Biden, que aparentemente es incapaz de interpretar los matices del lenguaje diplomático de los orientales, volvió a la carga después de anunciar las sanciones contra Rusia por la invasión de Ucrania. Tropezó, como es natural, con la negativa de su interlocutor chino de condenar a Rusia. Pero antes de aceptar la derrota diplomática, el inquilino de la Casa Blanca encargo a sus socios europeos, Ursula von der Leyen y Charles Michel, la segunda fase de la ofensiva contra la argumentación de Pekín, que se resume a cinco palabras: Rusia no es nuestro enemigo. Tocaba, pues, recurrir a la subida de tono.

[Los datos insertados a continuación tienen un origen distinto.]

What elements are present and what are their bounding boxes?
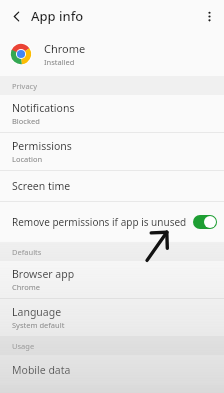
button[interactable]: Notifications (0, 95, 224, 132)
staticText: Notifications (12, 101, 75, 115)
staticText: Privacy (12, 81, 38, 91)
staticText: Mobile data (12, 363, 71, 377)
button[interactable]: Screen time (0, 171, 224, 201)
staticText: Usage (12, 341, 35, 351)
staticText: Remove permissions if app is unused (12, 215, 187, 229)
staticText: Blocked (12, 116, 40, 126)
button[interactable]: Mobile data (0, 355, 224, 385)
button[interactable]: Remove permissions if app is unused (0, 202, 224, 242)
staticText: Screen time (12, 179, 71, 193)
staticText: Permissions (12, 139, 72, 153)
staticText: Chrome (44, 41, 86, 56)
staticText: Defaults (12, 247, 42, 257)
staticText: Chrome (12, 282, 41, 292)
staticText: Location (12, 154, 43, 164)
button[interactable]: More options (197, 4, 221, 28)
staticText: System default (12, 320, 65, 330)
button[interactable]: Permissions (0, 133, 224, 170)
button[interactable]: Chrome (0, 32, 224, 76)
button[interactable]: Remove permissions if app is unused, on (193, 215, 217, 229)
staticText: Language (12, 305, 62, 319)
button[interactable]: Back (4, 4, 28, 28)
button[interactable]: Language (0, 299, 224, 336)
staticText: Installed (44, 57, 75, 67)
staticText: Browser app (12, 267, 75, 281)
staticText: App info (31, 7, 84, 25)
button[interactable]: Browser app (0, 261, 224, 298)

El intérprete ideal resultó ser el Secretario General de la OTAN, Jens Stoltenberg, que aprovechó la última reunión de los ministros de defensa para afirmar que la Organización del Atlántico Norte necesitaría tener en cuenta la creciente influencia de China en las políticas inclusivas y coercitivas en el escenario global, que plantean un desafío sistémico para nuestra seguridad y nuestras democracias. Por si no resulta claro, el ya tenemos enemigo: Rusia se convierte en el plural: ya tenemos enemigos: Rusia y China.
La airada reacción de China no tardó en llegar: no Pekín, sino la OTAN desestabiliza la seguridad mundial.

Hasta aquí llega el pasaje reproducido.